Reputation: 37
I've been searching for an answer to this question for almost an hour now, so I thought I would finally ask. I know you can use \p{L}
to match any kind of letter from any language, but I haven't encountered any way to match a letter from any language that is the equivalent of some English letter, like the letter a.
For example, ideally I'd want to match any equivalent of "a" or "A" in any language (like: Å, å, Ǻ, ǻ, Ḁ, ḁ, ẚ, Ă, etc...)
Upvotes: 2
Views: 56
Reputation: 8576
Your best shot is something like:
myStr.normalize("NFD").replace(/\p{Diacritic}/gu, "")
It uses normalize()
, and needs ES6. For example:
myStr = "ÁàÀăĂắẮâÂåÅǻǺäÄãÃąĄāĀȃȂḁḀćčçÇéÉèÈêÊěëËḝęēĒȇȆíÍìÌîÎïÏīĪȋȊľńñÑóÓòÒôÔöÖõÕōŌȏȎŘȓȒśšŠşŞșȘţŢțȚúÚùÙûÛůŮüÜűũŨūŪȗȖẘýÝẙÿŸȳȲźžŽż"
myStr.normalize("NFD").replace(/\p{Diacritic}/gu, "")
// "AaAaAaAaAaAaAaAaAaAaAaAaAcccCeEeEeEeeEeeeEeEiIiIiIiIiIiIlnnNoOoOoOoOoOoOoORrRssSsSsStTtTuUuUuUuUuUuuUuUuUwyYyyYyYzzZz"
It works even for accented non-latin letters like "ᾰᾸӑӐёӂӁйЙ"

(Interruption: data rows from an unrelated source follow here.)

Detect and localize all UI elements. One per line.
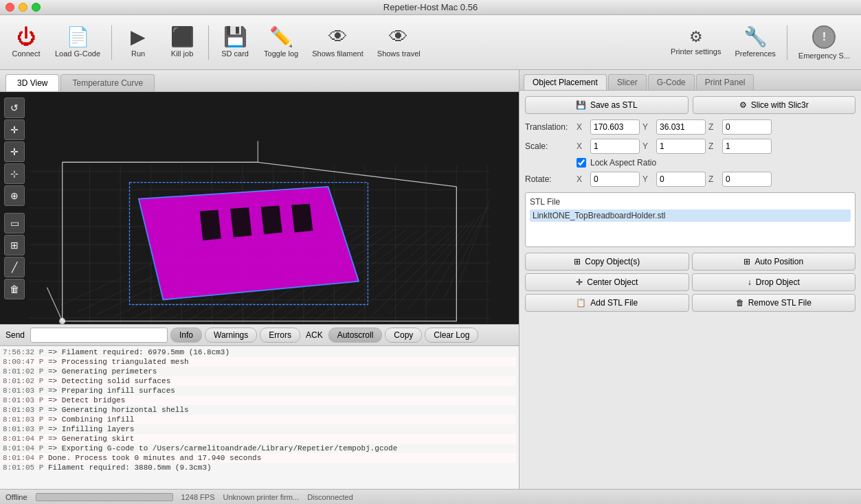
drop-object-button[interactable]: ↓ Drop Object	[692, 273, 856, 291]
lock-aspect-label: Lock Aspect Ratio	[590, 158, 656, 168]
tab-gcode[interactable]: G-Code	[648, 74, 695, 90]
pan-tool-button[interactable]: ✛	[4, 141, 25, 162]
sd-card-button[interactable]: 💾 SD card	[214, 18, 256, 67]
clear-log-button[interactable]: Clear Log	[425, 328, 478, 343]
center-object-button[interactable]: ✛ Center Object	[525, 273, 689, 291]
minimize-button[interactable]	[19, 3, 27, 12]
sx-label: X	[577, 141, 588, 151]
main-content: 3D View Temperature Curve	[0, 70, 861, 489]
sd-card-icon: 💾	[223, 27, 247, 47]
firmware-info: Unknown printer firm...	[223, 493, 300, 501]
toggle-log-button[interactable]: ✏️ Toggle log	[258, 18, 304, 67]
tab-object-placement[interactable]: Object Placement	[524, 74, 607, 90]
tool-strip: ↺ ✛ ✛ ⊹ ⊕ ▭ ⊞ ╱ 🗑	[4, 98, 25, 299]
transform-tool-button[interactable]: ⊹	[4, 163, 25, 184]
progress-bar	[36, 493, 173, 501]
copy-objects-button[interactable]: ⊞ Copy Object(s)	[525, 253, 689, 271]
eye2-icon: 👁	[389, 27, 408, 47]
scale-x-input[interactable]	[590, 139, 640, 154]
translation-y-input[interactable]	[656, 119, 706, 135]
translation-xyz: X Y Z	[577, 119, 772, 135]
close-button[interactable]	[5, 3, 14, 12]
translation-x-input[interactable]	[590, 119, 640, 135]
rotate-x-input[interactable]	[590, 172, 640, 187]
send-input[interactable]	[30, 328, 168, 343]
scale-z-input[interactable]	[722, 139, 772, 154]
tab-temperature-curve[interactable]: Temperature Curve	[60, 74, 155, 91]
load-gcode-button[interactable]: 📄 Load G-Code	[49, 18, 106, 67]
title-bar: Repetier-Host Mac 0.56	[0, 0, 861, 15]
log-line: 8:00:47 P => Processing triangulated mes…	[3, 357, 516, 367]
3d-view[interactable]: ↺ ✛ ✛ ⊹ ⊕ ▭ ⊞ ╱ 🗑	[0, 92, 519, 324]
kill-job-button[interactable]: ⬛ Kill job	[161, 18, 203, 67]
settings-icon: ⚙	[739, 100, 747, 110]
shows-travel-button[interactable]: 👁 Shows travel	[372, 18, 426, 67]
view-flat-button[interactable]: ▭	[4, 213, 25, 233]
add-stl-button[interactable]: 📋 Add STL File	[525, 294, 689, 312]
file-icon: 📄	[66, 27, 90, 47]
rotate-label: Rotate:	[525, 174, 577, 184]
move-tool-button[interactable]: ✛	[4, 119, 25, 140]
refresh-view-button[interactable]: ↺	[4, 98, 25, 118]
tab-print-panel[interactable]: Print Panel	[696, 74, 754, 90]
preferences-button[interactable]: 🔧 Preferences	[729, 18, 781, 67]
emergency-icon: !	[812, 25, 836, 49]
svg-marker-56	[261, 205, 282, 234]
translation-z-input[interactable]	[722, 119, 772, 135]
separator	[111, 25, 112, 60]
sy-label: Y	[642, 141, 653, 151]
trash-icon: 🗑	[736, 298, 744, 308]
traffic-lights	[5, 3, 41, 12]
svg-marker-54	[200, 210, 221, 240]
save-icon: 💾	[576, 100, 586, 110]
ry-label: Y	[642, 174, 653, 184]
svg-marker-53	[139, 187, 359, 300]
lock-aspect-checkbox[interactable]	[577, 158, 586, 168]
scale-y-input[interactable]	[656, 139, 706, 154]
connect-button[interactable]: ⏻ Connect	[5, 18, 47, 67]
grid-button[interactable]: ⊞	[4, 235, 25, 255]
add-file-icon: 📋	[576, 298, 586, 308]
rotate-z-input[interactable]	[722, 172, 772, 187]
slice-button[interactable]: ⚙ Slice with Slic3r	[693, 96, 856, 114]
log-line: 8:01:02 P => Generating perimeters	[3, 367, 516, 376]
rotate-y-input[interactable]	[656, 172, 706, 187]
run-button[interactable]: ▶ Run	[118, 18, 159, 67]
auto-position-button[interactable]: ⊞ Auto Position	[692, 253, 856, 271]
toolbar-right: ⚙ Printer settings 🔧 Preferences ! Emerg…	[665, 18, 856, 67]
tab-slicer[interactable]: Slicer	[608, 74, 647, 90]
log-content: 7:56:32 P => Filament required: 6979.5mm…	[0, 346, 519, 489]
autoscroll-button[interactable]: Autoscroll	[328, 328, 383, 343]
copy-button[interactable]: Copy	[385, 328, 422, 343]
shows-filament-button[interactable]: 👁 Shows filament	[306, 18, 369, 67]
save-stl-button[interactable]: 💾 Save as STL	[525, 96, 689, 114]
left-panel: 3D View Temperature Curve	[0, 70, 519, 489]
log-line: 8:01:03 P => Infilling layers	[3, 424, 516, 434]
maximize-button[interactable]	[32, 3, 41, 12]
translation-label: Translation:	[525, 122, 577, 132]
printer-settings-button[interactable]: ⚙ Printer settings	[665, 18, 726, 67]
fps-counter: 1248 FPS	[181, 493, 215, 501]
emergency-button[interactable]: ! Emergency S...	[793, 18, 856, 67]
stop-icon: ⬛	[170, 27, 194, 47]
zoom-tool-button[interactable]: ⊕	[4, 185, 25, 206]
info-button[interactable]: Info	[170, 328, 202, 343]
log-line: 8:01:03 P => Generating horizontal shell…	[3, 405, 516, 415]
tab-3d-view[interactable]: 3D View	[5, 74, 59, 91]
delete-button[interactable]: 🗑	[4, 279, 25, 299]
remove-stl-button[interactable]: 🗑 Remove STL File	[692, 294, 856, 312]
separator	[208, 25, 209, 60]
lock-row: Lock Aspect Ratio	[525, 158, 856, 168]
errors-button[interactable]: Errors	[260, 328, 300, 343]
warnings-button[interactable]: Warnings	[205, 328, 257, 343]
sz-label: Z	[708, 141, 719, 151]
center-icon: ✛	[576, 277, 583, 287]
measure-button[interactable]: ╱	[4, 257, 25, 277]
svg-marker-57	[291, 204, 313, 233]
stl-filename[interactable]: LinkItONE_TopBreadboardHolder.stl	[530, 209, 851, 222]
app-title: Repetier-Host Mac 0.56	[383, 2, 478, 12]
object-placement-panel: 💾 Save as STL ⚙ Slice with Slic3r Transl…	[519, 91, 861, 489]
log-line: 8:01:03 P => Detect bridges	[3, 396, 516, 405]
rotate-row: Rotate: X Y Z	[525, 172, 856, 187]
send-label: Send	[5, 330, 25, 340]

and weirder things, like many letters sharing accent b͝g
.
On what it does not work? Well, for things like ẚ
(LATIN SMALL LETTER A WITH RIGHT HALF RING
).
The reason? Its compatibility decomposition uses U+02BE ʾ
(MODIFIER LETTER RIGHT HALF RING
), which is outside the range of U+0300-U+036F that p{Diacritic}
uses. (Check here for reference)
Upvotes: 2